Scan the entries and state how many lines contain "root". Write no other text.

◇ ◇ ◇ ◇ ◇ ◇ ◇

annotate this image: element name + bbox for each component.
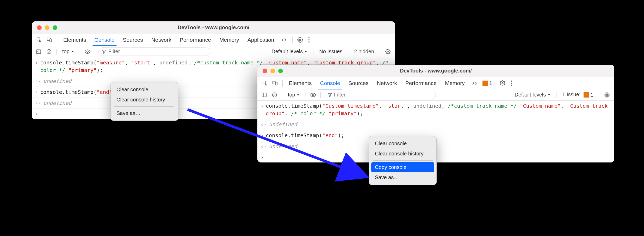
undefined-value: undefined	[269, 121, 297, 128]
svg-point-24	[312, 94, 314, 96]
filter-input[interactable]: Filter	[98, 47, 210, 56]
inspect-element-icon[interactable]	[34, 37, 44, 43]
divider	[95, 49, 95, 55]
menu-item-save-as[interactable]: Save as…	[371, 172, 434, 183]
divider	[320, 92, 321, 98]
clear-console-icon[interactable]	[270, 92, 279, 98]
tab-sources[interactable]: Sources	[119, 34, 147, 46]
svg-line-23	[273, 93, 276, 96]
tab-sources[interactable]: Sources	[345, 77, 372, 89]
issues-status[interactable]: No Issues	[317, 49, 345, 55]
code: console.timeStamp("end");	[40, 88, 119, 96]
issues-status[interactable]: 1 Issue: ! 1	[560, 92, 596, 98]
more-options-icon[interactable]	[306, 37, 312, 43]
settings-icon[interactable]	[295, 37, 305, 43]
menu-item-clear-history[interactable]: Clear console history	[371, 149, 434, 159]
tabbar: Elements Console Sources Network Perform…	[257, 77, 614, 89]
log-levels-select[interactable]: Default levels	[512, 91, 553, 99]
tab-performance[interactable]: Performance	[176, 34, 215, 46]
svg-rect-20	[262, 93, 267, 97]
console-toolbar: top Filter Default levels No Issues 2 hi…	[32, 46, 395, 57]
tab-elements[interactable]: Elements	[60, 34, 90, 46]
warning-icon: !	[482, 81, 488, 86]
tab-console[interactable]: Console	[91, 34, 118, 46]
device-toolbar-icon[interactable]	[45, 37, 54, 43]
more-options-icon[interactable]	[509, 80, 514, 86]
titlebar: DevTools - www.google.com/	[32, 21, 395, 34]
console-input-line[interactable]: › console.timeStamp("Custom timestamp", …	[257, 101, 614, 119]
divider	[556, 92, 556, 98]
filter-icon	[328, 93, 332, 97]
code: console.timeStamp("Custom timestamp", "s…	[266, 102, 611, 117]
console-output-line: ‹· undefined	[257, 119, 614, 130]
zoom-window-button[interactable]	[278, 69, 283, 73]
divider	[282, 92, 282, 98]
svg-point-5	[308, 39, 309, 40]
divider	[313, 49, 313, 55]
chevron-down-icon	[304, 50, 307, 53]
settings-icon[interactable]	[498, 80, 507, 86]
tab-performance[interactable]: Performance	[402, 77, 440, 89]
svg-rect-15	[275, 82, 277, 85]
svg-point-16	[502, 82, 504, 84]
filter-placeholder: Filter	[334, 92, 345, 98]
console-settings-icon[interactable]	[383, 49, 393, 54]
filter-input[interactable]: Filter	[324, 91, 436, 99]
tab-memory[interactable]: Memory	[216, 34, 243, 46]
svg-point-12	[387, 51, 389, 52]
more-tabs-icon[interactable]	[279, 38, 290, 42]
undefined-value: undefined	[269, 143, 297, 150]
devtools-window-right: DevTools - www.google.com/ Elements Cons…	[257, 65, 614, 162]
tab-network[interactable]: Network	[148, 34, 175, 46]
execution-context-select[interactable]: top	[285, 91, 302, 99]
clear-console-icon[interactable]	[45, 49, 53, 55]
minimize-window-button[interactable]	[45, 25, 49, 30]
titlebar: DevTools - www.google.com/	[257, 65, 614, 77]
close-window-button[interactable]	[263, 69, 267, 73]
menu-item-save-as[interactable]: Save as…	[113, 108, 176, 118]
menu-item-clear-history[interactable]: Clear console history	[113, 95, 176, 105]
chevron-down-icon	[297, 93, 300, 96]
tab-elements[interactable]: Elements	[285, 77, 315, 89]
minimize-window-button[interactable]	[270, 69, 275, 73]
tabbar: Elements Console Sources Network Perform…	[32, 34, 395, 46]
divider	[292, 37, 293, 43]
live-expression-icon[interactable]	[309, 92, 317, 98]
divider	[348, 49, 348, 55]
menu-item-clear-console[interactable]: Clear console	[371, 138, 434, 149]
output-arrow-icon: ‹·	[35, 99, 41, 107]
log-levels-select[interactable]: Default levels	[269, 47, 310, 56]
tabbar-issue-badge[interactable]: ! 1	[482, 80, 492, 86]
tab-application[interactable]: Application	[244, 34, 278, 46]
toggle-sidebar-icon[interactable]	[34, 49, 43, 55]
input-arrow-icon: ›	[261, 132, 264, 139]
tab-network[interactable]: Network	[373, 77, 401, 89]
execution-context-select[interactable]: top	[60, 47, 77, 56]
tab-console[interactable]: Console	[317, 77, 344, 89]
toggle-sidebar-icon[interactable]	[260, 92, 268, 98]
levels-label: Default levels	[515, 92, 546, 98]
console-settings-icon[interactable]	[602, 92, 612, 98]
more-tabs-icon[interactable]	[469, 81, 480, 86]
input-arrow-icon: ›	[35, 88, 38, 96]
input-arrow-icon: ›	[261, 102, 264, 117]
menu-item-clear-console[interactable]: Clear console	[113, 84, 176, 95]
live-expression-icon[interactable]	[83, 49, 92, 55]
device-toolbar-icon[interactable]	[270, 80, 280, 86]
svg-point-25	[606, 94, 608, 95]
filter-placeholder: Filter	[108, 49, 120, 55]
tab-memory[interactable]: Memory	[441, 77, 468, 89]
svg-line-10	[48, 50, 51, 53]
close-window-button[interactable]	[37, 25, 42, 30]
undefined-value: undefined	[43, 99, 71, 107]
traffic-lights	[32, 25, 57, 30]
inspect-element-icon[interactable]	[260, 80, 269, 86]
issue-count: 1	[489, 80, 492, 86]
input-arrow-icon: ›	[35, 59, 38, 74]
zoom-window-button[interactable]	[53, 25, 57, 30]
output-arrow-icon: ‹·	[261, 143, 267, 150]
divider	[306, 92, 306, 98]
hidden-messages-count[interactable]: 2 hidden	[351, 49, 377, 55]
output-arrow-icon: ‹·	[35, 77, 41, 85]
menu-item-copy-console[interactable]: Copy console	[371, 162, 434, 172]
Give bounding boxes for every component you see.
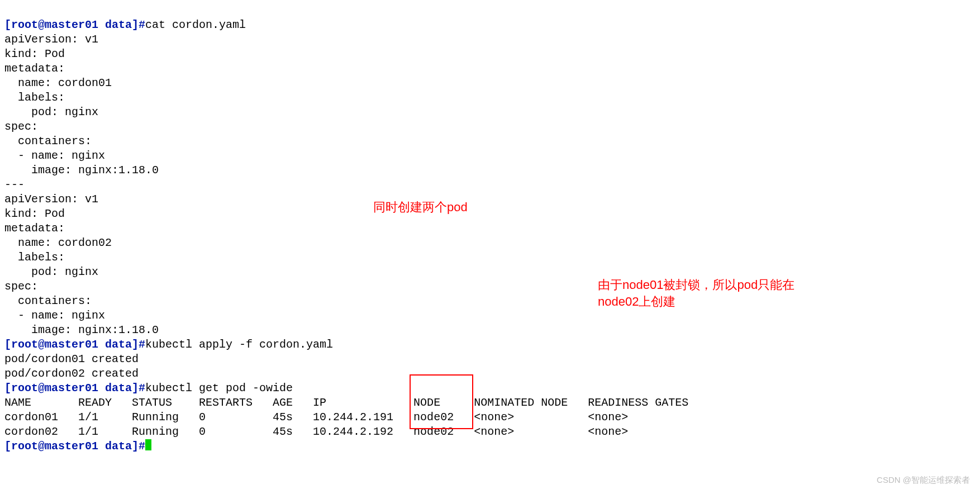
prompt: [root@master01 data]# bbox=[4, 338, 145, 351]
yaml-line: labels: bbox=[4, 91, 65, 104]
cursor-icon bbox=[145, 439, 151, 450]
cmd-apply: kubectl apply -f cordon.yaml bbox=[145, 338, 333, 351]
yaml-line: apiVersion: v1 bbox=[4, 193, 98, 206]
annotation-text-line: 由于node01被封锁，所以pod只能在 bbox=[598, 278, 795, 292]
yaml-line: metadata: bbox=[4, 222, 65, 235]
yaml-line: name: cordon02 bbox=[4, 236, 112, 249]
yaml-line: kind: Pod bbox=[4, 48, 65, 60]
yaml-line: apiVersion: v1 bbox=[4, 33, 98, 46]
yaml-line: - name: nginx bbox=[4, 149, 105, 162]
annotation-create-two-pods: 同时创建两个pod bbox=[373, 199, 468, 216]
prompt: [root@master01 data]# bbox=[4, 440, 145, 453]
yaml-line: --- bbox=[4, 178, 25, 191]
highlight-box-node bbox=[410, 374, 473, 429]
table-row: cordon01 1/1 Running 0 45s 10.244.2.191 … bbox=[4, 411, 628, 424]
yaml-line: containers: bbox=[4, 294, 92, 307]
annotation-node01-cordoned: 由于node01被封锁，所以pod只能在 node02上创建 bbox=[598, 277, 795, 310]
yaml-line: spec: bbox=[4, 280, 38, 293]
arrow-icon bbox=[0, 457, 980, 494]
yaml-line: - name: nginx bbox=[4, 309, 105, 322]
terminal[interactable]: [root@master01 data]#cat cordon.yaml api… bbox=[0, 0, 980, 457]
watermark-text: CSDN @智能运维探索者 bbox=[877, 473, 970, 487]
cmd-get: kubectl get pod -owide bbox=[145, 382, 293, 395]
yaml-line: containers: bbox=[4, 135, 92, 148]
annotation-text: 同时创建两个pod bbox=[373, 200, 468, 214]
yaml-line: pod: nginx bbox=[4, 106, 98, 118]
table-header: NAME READY STATUS RESTARTS AGE IP NODE N… bbox=[4, 396, 688, 409]
yaml-line: spec: bbox=[4, 120, 38, 133]
yaml-line: metadata: bbox=[4, 62, 65, 75]
table-row: cordon02 1/1 Running 0 45s 10.244.2.192 … bbox=[4, 425, 628, 438]
yaml-line: name: cordon01 bbox=[4, 77, 112, 89]
prompt: [root@master01 data]# bbox=[4, 382, 145, 395]
yaml-line: pod: nginx bbox=[4, 265, 98, 278]
yaml-line: image: nginx:1.18.0 bbox=[4, 164, 159, 177]
cmd-cat: cat cordon.yaml bbox=[145, 18, 246, 31]
apply-output: pod/cordon02 created bbox=[4, 367, 139, 380]
annotation-text-line: node02上创建 bbox=[598, 294, 675, 308]
yaml-line: labels: bbox=[4, 251, 65, 264]
apply-output: pod/cordon01 created bbox=[4, 353, 139, 365]
yaml-line: image: nginx:1.18.0 bbox=[4, 324, 159, 336]
yaml-line: kind: Pod bbox=[4, 207, 65, 220]
prompt: [root@master01 data]# bbox=[4, 18, 145, 31]
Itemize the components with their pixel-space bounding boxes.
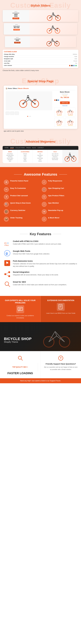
related-item-4: Rs. 290.00 ★★★★★ [65,118,75,127]
svg-rect-108 [18,307,23,310]
related-bike-4 [67,118,74,123]
kf-seo-desc: Coded with SEO in mind make your website… [13,284,67,286]
dot-2[interactable] [29,116,29,117]
svg-text:?: ? [60,356,62,360]
choose-text: Choose the fonts, colors slider control … [3,69,78,72]
nav-contact[interactable]: CONTACT [37,147,44,149]
feature-order: 📦 Order Tracking [4,217,39,222]
thumb-1[interactable] [6,112,10,115]
docs-file-icon [57,303,65,311]
slider-settings-panel: CUSTOMIZE SLIDER Change slide delay 5000… [3,50,78,68]
swatch-orange[interactable] [54,100,56,101]
related-item-2: Rs. 480.00 ★★★★★ [65,108,75,117]
feature-wishlist: ♡ Ajax Wishlist [42,202,77,207]
feature-more: ☺ & Much More! [42,217,77,222]
experts-title: OUR EXPERTS WILL solve your problems [3,299,38,304]
newsletter-title: Newsletter Pop-up [48,209,63,211]
support-chat-icon: ? [43,356,79,362]
nav-blog[interactable]: BLOG [32,147,36,149]
currency-icon: 💱 [4,209,9,214]
experts-desc: Contact our experts & solve your problem… [3,314,38,319]
slide-3: BIKES LOVE EVERY RIDE SHOP NOW [5,36,76,48]
svg-line-127 [21,359,22,360]
nav-home[interactable]: HOME [4,147,8,149]
kf-icons-desc: Fantastic collection of icons from font … [13,262,77,268]
key-features-heading: Key Features [4,232,77,236]
related-bike-1 [56,108,63,113]
dot-1[interactable] [27,116,28,117]
kf-html5: { } 3 HTML5 Coded with HTML5 & CSS3 Code… [4,240,77,247]
megamenu-col-sale: SALE Up to 20% off Up to 40% off Clearan… [48,150,63,163]
kf-icons-title: Font-Awesome Icons [13,260,77,262]
product-thumbnails [6,112,52,115]
slider-screenshots: BIKES EXPERIENCE NEWRIDE SHOP NOW [3,10,78,48]
shop-right: Master Wheeler Road Bicycle ★★★★★ Rs. 54… [54,91,75,127]
feature-currency: 💱 Currency Switcher [4,209,39,214]
megamenu-image [63,150,78,163]
slide-1-bike [29,10,78,22]
kf-html5-title: Coded with HTML5 & CSS3 [13,240,62,242]
product-nav-dots [6,116,52,117]
settings-row-5: Auto Play Yes [4,62,77,64]
more-icon: ☺ [42,217,47,222]
related-products-grid: Rs. 320.00 ★★★★★ [54,108,75,127]
footer-text: Need any help? Just submit a ticket to o… [3,380,78,382]
related-item-1: Rs. 320.00 ★★★★★ [54,108,64,117]
slide-3-bike [30,36,76,48]
hero-bg-bikes [42,325,78,348]
quick-view-link[interactable]: Quick View [54,105,75,106]
experts-panel: OUR EXPERTS WILL solve your problems Con… [0,296,41,322]
color-dot-black [71,65,73,66]
kf-fonts-desc: Choose from 500+ fonts from google fonts… [13,253,50,255]
nav-collections[interactable]: COLLECTIONS [15,147,25,149]
color-dot-blue [73,65,75,66]
megamenu-bar: HOME SHOP COLLECTIONS PAGES BLOG CONTACT [3,146,78,150]
section-awesome-features: Awesome Features ⚙ Powerful Admin Panel … [0,167,81,227]
sliders-subtitle: Stylish Sliders [3,4,78,8]
admin-panel-title: Powerful Admin Panel [10,180,28,182]
feature-carousel: ✦ Product Owl carousel [4,194,39,199]
kf-icons-text: Font-Awesome Icons Fantastic collection … [13,260,77,268]
settings-title: CUSTOMIZE SLIDER [4,51,77,52]
shop-subtitle: Special Shop Page [3,80,78,83]
filters-icon: ▽ [42,194,47,199]
kf-html5-desc: Coded with HTML5 and CSS 2 your website … [13,243,62,245]
docs-desc: Learn how to use BIKE2 from our User Gui… [43,312,79,314]
newsletter-icon: ✉ [42,209,47,214]
order-icon: 📦 [4,217,9,222]
shop-content: Master Wheeler Road Bicycle ★★★★★ Rs. 54… [6,91,75,127]
thumb-2[interactable] [10,112,14,115]
nav-shop[interactable]: SHOP [10,147,14,149]
settings-row-1: Change slide delay 5000ms [4,53,77,56]
svg-text:g: g [6,251,8,255]
megamenu-subtitle: Advanced Megamenu [3,140,78,143]
kf-social-desc: Integrated with all social elements. Sha… [13,274,58,276]
megamenu-bike-svg [64,151,77,162]
megamenu-dropdown: BIKES Road Bikes Mountain Bikes City Bik… [3,150,78,163]
currency-title: Currency Switcher [10,209,25,211]
swatch-black[interactable] [56,100,57,101]
ajax-cart-title: Ajax Shopping Cart [48,187,64,189]
seo-faster-loading: FASTER LOADING [3,372,38,375]
hero-title: BICYCLE SHOP [4,337,32,341]
swatch-blue[interactable] [58,100,59,101]
feature-filters: ▽ Ajax Product Filters [42,194,77,199]
kf-social-title: Social Integration [13,271,58,273]
font-awesome-icon: ⚑ [4,260,10,266]
megamenu-col-bikes: BIKES Road Bikes Mountain Bikes City Bik… [3,150,18,163]
settings-row-3: Navigation style Dots [4,58,77,60]
google-fonts-icon: g [4,250,10,256]
nav-pages[interactable]: PAGES [26,147,31,149]
dot-3[interactable] [30,116,31,117]
svg-point-101 [4,273,6,275]
filters-title: Ajax Product Filters [48,194,64,196]
swatch-white[interactable] [59,100,61,101]
thumb-3[interactable] [15,112,19,115]
section-seo-support: Top Quality SEO + FASTER LOADING ? Frien… [0,351,81,378]
quickshop-title: Quick Shop & Deal Zoom [10,202,31,204]
more-title: & Much More! [48,217,59,219]
svg-line-105 [6,274,8,276]
color-dot-green [75,65,77,66]
add-cart-button[interactable]: Add to Cart [60,102,70,104]
section-key-features: Key Features { } 3 HTML5 Coded with HTML… [0,227,81,296]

◇ ◇ ◇ ◇ ◇ ◇ ◇

:: RESULT BELOW ::
5